__What the task asks__. A single number is required: the count of lines in the entries below that include the word "Осми".
_____
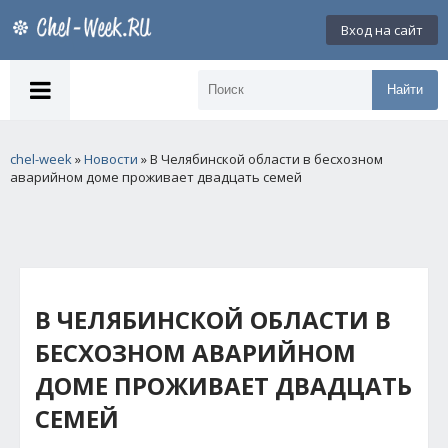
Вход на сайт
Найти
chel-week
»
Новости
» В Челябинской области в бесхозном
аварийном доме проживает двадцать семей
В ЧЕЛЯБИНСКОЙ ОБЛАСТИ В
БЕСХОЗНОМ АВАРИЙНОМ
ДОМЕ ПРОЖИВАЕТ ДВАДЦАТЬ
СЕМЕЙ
_____
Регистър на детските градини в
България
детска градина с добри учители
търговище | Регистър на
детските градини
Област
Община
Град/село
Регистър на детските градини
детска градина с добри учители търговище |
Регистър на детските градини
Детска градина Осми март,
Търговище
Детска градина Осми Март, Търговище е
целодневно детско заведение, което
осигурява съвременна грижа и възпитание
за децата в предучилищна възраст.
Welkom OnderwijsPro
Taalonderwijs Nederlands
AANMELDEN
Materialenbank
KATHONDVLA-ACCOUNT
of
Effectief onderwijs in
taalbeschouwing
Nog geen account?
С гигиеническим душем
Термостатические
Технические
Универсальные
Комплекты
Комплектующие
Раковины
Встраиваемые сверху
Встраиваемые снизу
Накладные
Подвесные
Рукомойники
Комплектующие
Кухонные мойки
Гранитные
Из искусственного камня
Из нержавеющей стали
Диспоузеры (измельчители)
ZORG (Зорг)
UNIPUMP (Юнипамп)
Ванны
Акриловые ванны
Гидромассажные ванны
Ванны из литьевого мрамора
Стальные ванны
_____
__Answer box__. 2